**Task data:**
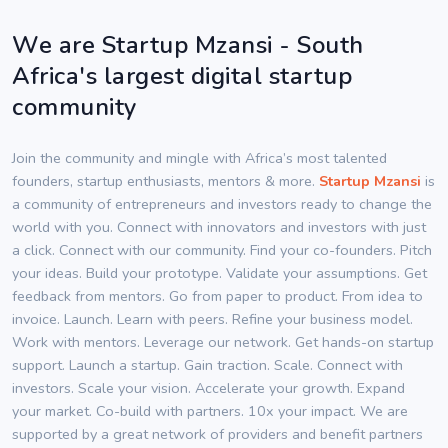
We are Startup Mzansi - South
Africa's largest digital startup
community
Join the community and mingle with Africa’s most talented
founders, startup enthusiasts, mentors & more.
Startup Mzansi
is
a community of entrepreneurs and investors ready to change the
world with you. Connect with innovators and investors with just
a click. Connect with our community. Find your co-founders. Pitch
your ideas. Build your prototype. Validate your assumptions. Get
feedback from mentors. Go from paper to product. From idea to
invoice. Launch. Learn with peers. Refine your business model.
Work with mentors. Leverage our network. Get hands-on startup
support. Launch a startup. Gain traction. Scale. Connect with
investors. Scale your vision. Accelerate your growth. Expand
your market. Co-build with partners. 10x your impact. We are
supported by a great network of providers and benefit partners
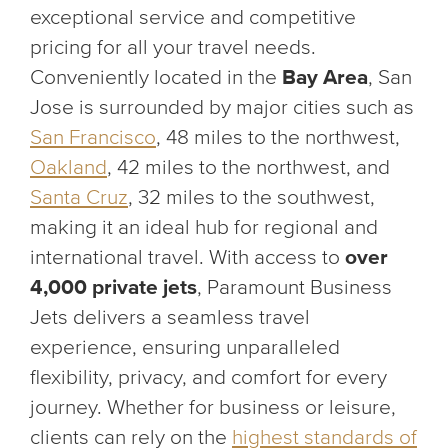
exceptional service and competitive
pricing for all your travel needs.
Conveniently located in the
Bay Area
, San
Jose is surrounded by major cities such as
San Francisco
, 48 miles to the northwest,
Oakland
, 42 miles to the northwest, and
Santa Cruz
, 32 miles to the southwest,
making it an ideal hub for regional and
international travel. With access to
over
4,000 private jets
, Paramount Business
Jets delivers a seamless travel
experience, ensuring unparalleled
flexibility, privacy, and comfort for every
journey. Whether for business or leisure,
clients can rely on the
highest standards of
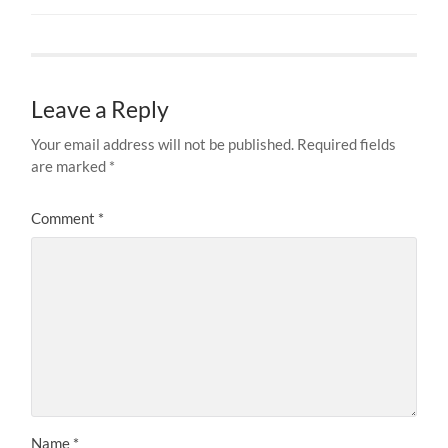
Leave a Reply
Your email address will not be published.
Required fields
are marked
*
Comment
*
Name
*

---

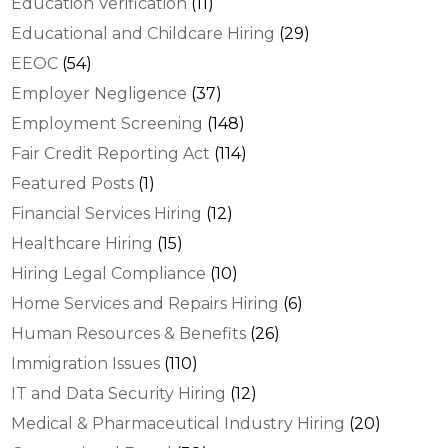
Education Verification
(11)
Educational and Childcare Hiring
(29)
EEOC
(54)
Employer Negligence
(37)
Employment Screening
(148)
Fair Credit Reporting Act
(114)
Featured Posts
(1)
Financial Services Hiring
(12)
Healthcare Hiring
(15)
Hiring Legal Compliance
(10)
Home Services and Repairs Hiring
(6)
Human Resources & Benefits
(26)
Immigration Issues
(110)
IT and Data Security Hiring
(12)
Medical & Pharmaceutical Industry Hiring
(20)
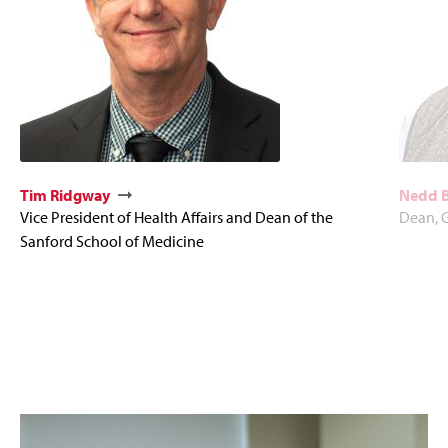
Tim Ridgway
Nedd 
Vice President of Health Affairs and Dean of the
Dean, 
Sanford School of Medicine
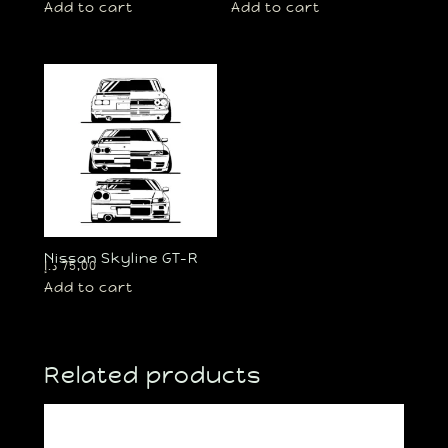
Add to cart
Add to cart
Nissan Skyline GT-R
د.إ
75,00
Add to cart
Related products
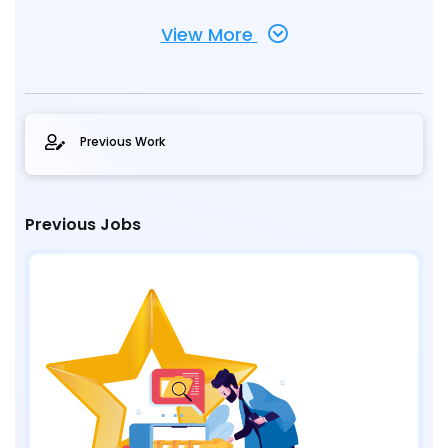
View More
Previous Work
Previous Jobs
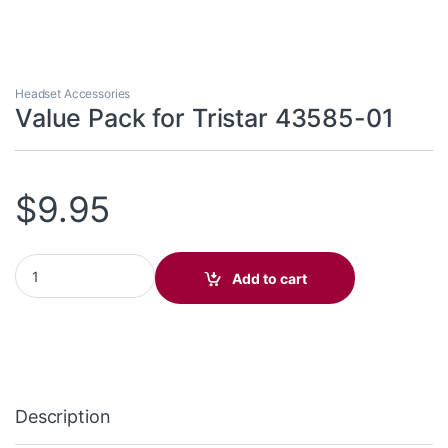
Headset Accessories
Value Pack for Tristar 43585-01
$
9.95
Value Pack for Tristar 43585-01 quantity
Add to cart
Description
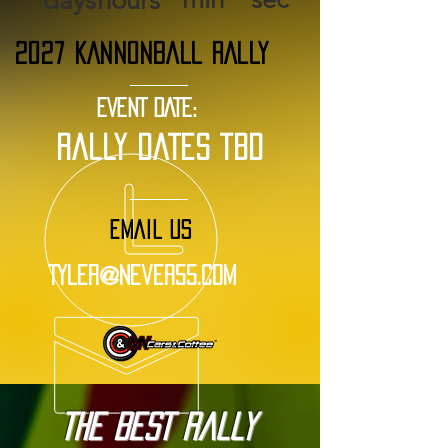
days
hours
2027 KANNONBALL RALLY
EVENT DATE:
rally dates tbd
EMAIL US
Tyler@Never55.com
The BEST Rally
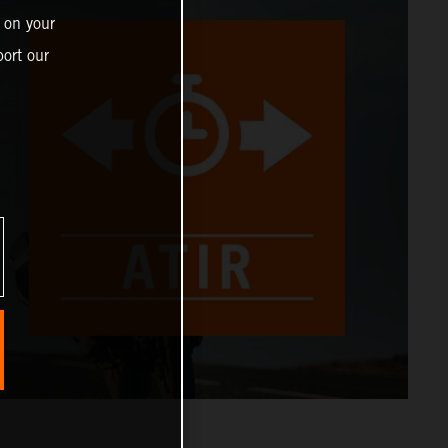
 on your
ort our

...

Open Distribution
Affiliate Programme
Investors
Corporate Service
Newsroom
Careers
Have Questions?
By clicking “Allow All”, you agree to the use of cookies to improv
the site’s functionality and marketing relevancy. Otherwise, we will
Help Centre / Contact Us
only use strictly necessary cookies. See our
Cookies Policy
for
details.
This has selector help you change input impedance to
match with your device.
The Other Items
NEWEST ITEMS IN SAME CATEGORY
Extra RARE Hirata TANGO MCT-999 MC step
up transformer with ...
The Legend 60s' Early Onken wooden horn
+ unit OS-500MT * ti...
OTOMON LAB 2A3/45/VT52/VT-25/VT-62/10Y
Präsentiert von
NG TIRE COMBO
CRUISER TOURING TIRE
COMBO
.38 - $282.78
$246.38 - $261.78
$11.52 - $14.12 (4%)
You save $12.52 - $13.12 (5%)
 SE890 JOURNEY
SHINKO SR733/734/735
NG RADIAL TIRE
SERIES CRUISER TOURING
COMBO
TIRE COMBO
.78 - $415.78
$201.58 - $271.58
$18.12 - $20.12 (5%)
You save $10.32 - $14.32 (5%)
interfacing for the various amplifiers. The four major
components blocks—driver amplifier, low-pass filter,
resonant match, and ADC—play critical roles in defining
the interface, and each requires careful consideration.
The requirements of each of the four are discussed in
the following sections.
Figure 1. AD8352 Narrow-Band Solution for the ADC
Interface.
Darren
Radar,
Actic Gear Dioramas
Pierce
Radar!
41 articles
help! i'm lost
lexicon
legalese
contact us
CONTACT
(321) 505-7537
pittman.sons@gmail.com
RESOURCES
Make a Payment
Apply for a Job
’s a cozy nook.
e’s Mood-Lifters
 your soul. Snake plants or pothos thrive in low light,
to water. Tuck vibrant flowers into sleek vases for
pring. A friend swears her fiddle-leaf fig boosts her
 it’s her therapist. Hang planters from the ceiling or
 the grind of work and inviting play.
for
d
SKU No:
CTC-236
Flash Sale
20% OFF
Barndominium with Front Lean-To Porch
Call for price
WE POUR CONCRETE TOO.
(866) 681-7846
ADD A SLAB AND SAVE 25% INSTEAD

**Activity:** Please show every line above that includes the word "miles".

**Answer area:**
, 48 miles to the northwest,
, 42 miles to the northwest, and
, 32 miles to the southwest,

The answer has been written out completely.